Ku pandangi orang itu hingga ia
hilang dari pandanganku. Baju itu,
sepertinya aku pernah melihatnya. Bukan, bukan bajunya. Tapi lambang di
pojok rompi rajut itu. Dimana ya? Sudahlah, buat apa aku memikirkannya. Toh, ia
bukan siapa-siapa.
Tetapi, yang namanya takdir tak akan
bisa dihindari. Kalaupun ada usaha dan peluang, takdirpun hanya bisa di ubah.

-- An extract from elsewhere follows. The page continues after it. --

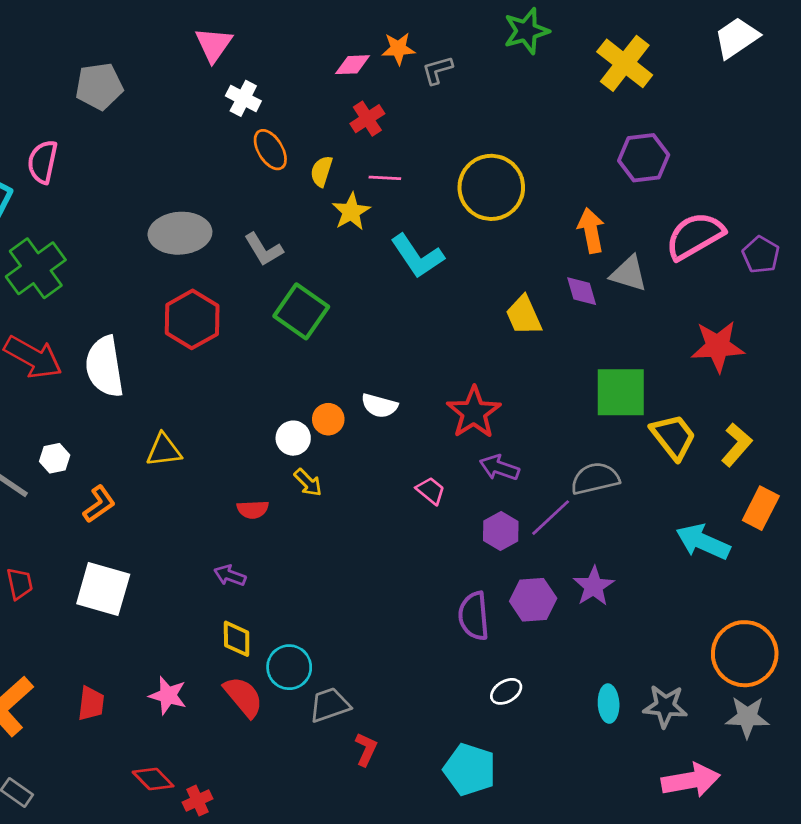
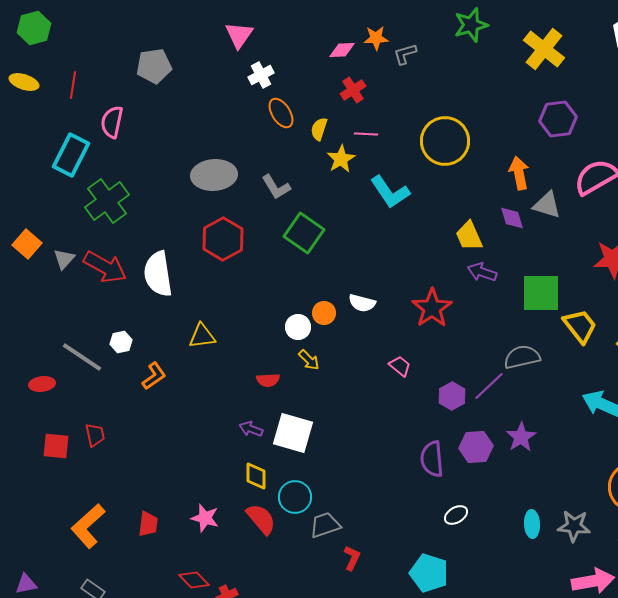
white cross: (243, 98) -> (261, 75), turned 35
purple arrow: (499, 468) -> (482, 272), moved
white square: (103, 589) -> (293, 433), moved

Keajaibanpun tak akan lepas darinya. Baru saja ku balikkan badanku hendak menutup
pintu, sehelai kertas terongok di bawah kakiku. Ku pungut kertas itu heran.
Tertulis disana,,
REZA FAUZAN, XI A
www.devian_art.com SMA Harapan Bangsa, Lt. 03 Jl. Jend. Sudirman No. 121 Cilandak, Jakarta Selatan |
Oh, mungkin ini
milik orang itu. Hm, kalau aku kembalikan sekarang, harus kemana aku akan
mencarinya? Bayangannya saja sudah tak nampak lagi. Lebih baik kukantongi saja
ah, mungkin suatu saat nanti aku akan dipertemukan lagi dengannya. Haha, terlalu
berharapkah aku?
Kumasukkan kartu nama tersebut
kedalam saku rompi seragamku, kemudian berbalik untuk menutup pintu yang tadi belum
jadi kulakukan.
Krucuk-krucuk! Ugh, sepertinya
monster perutku sedang meraung-raung minta diisi. Dan, aku baru ingat. Sarapan
pagi tadi aku hanya menenggak segelas susu buatan Ibu. Dan istirahat tadi aku hanya
membaca buku di perpustakaan. Jadi, baiklah, aku akan pergi ke kantin sekarang.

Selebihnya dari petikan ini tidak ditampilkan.